🤖 AI Summary
Existing deepfake detection methods focus predominantly on speech or singing voices and exhibit poor generalizability to environmental sounds; moreover, no large-scale, high-diversity benchmark exists for environmental sound deepfake detection. Method: This paper formally defines the environmental sound deepfake detection task and introduces EnvSDD—the first large-scale, multi-source benchmark (362 hours)—encompassing authentic/forged samples and supporting cross-model and cross-dataset generalization evaluation. We propose a detection framework built upon pretrained audio foundation models, incorporating environment-specific feature extraction and discriminative architectures, alongside protocols for multi-source synthesis, fine-grained annotation, and cross-domain assessment. Contribution/Results: On EnvSDD, our method significantly outperforms state-of-the-art speech/singing voice detectors: test accuracy improves by 12.7%, and cross-model generalization AUC reaches 0.91—demonstrating that environmental sound deepfake detection necessitates a dedicated paradigm.
📝 Abstract
Audio generation systems now create very realistic soundscapes that can enhance media production, but also pose potential risks.
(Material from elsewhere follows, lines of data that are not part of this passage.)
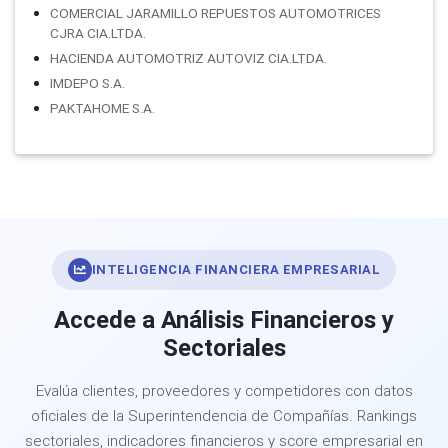
COMERCIAL JARAMILLO REPUESTOS AUTOMOTRICES
CJRA CIA.LTDA.
HACIENDA AUTOMOTRIZ AUTOVIZ CIA.LTDA.
IMDEPO S.A.
PAKTAHOME S.A.
INTELIGENCIA FINANCIERA EMPRESARIAL
Accede a Análisis Financieros y
Sectoriales
Evalúa clientes, proveedores y competidores con datos
oficiales de la Superintendencia de Compañías. Rankings
sectoriales, indicadores financieros y score empresarial en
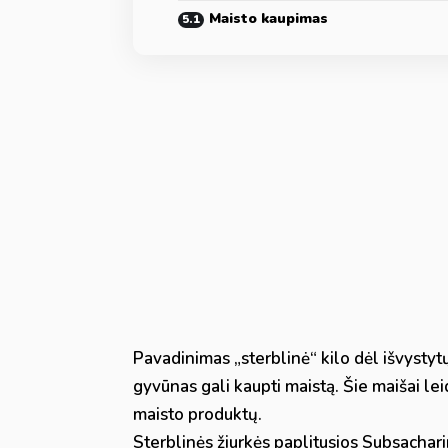
Maisto kaupimas
Pavadinimas „sterblinė“ kilo dėl išvystytų
gyvūnas gali kaupti maistą. Šie maišai lei
maisto produktų.
Sterblinės žiurkės paplitusios Subsachar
Several studies have examined deepfakes in speech or singing voice. However, environmental sounds have different characteristics, which may make methods for detecting speech and singing deepfakes less effective for real-world sounds. In addition, existing datasets for environmental sound deepfake detection are limited in scale and audio types. To address this gap, we introduce EnvSDD, the first large-scale curated dataset designed for this task, consisting of 45.25 hours of real and 316.74 hours of fake audio. The test set includes diverse conditions to evaluate the generalizability, such as unseen generation models and unseen datasets. We also propose an audio deepfake detection system, based on a pre-trained audio foundation model. Results on EnvSDD show that our proposed system outperforms the state-of-the-art systems from speech and singing domains.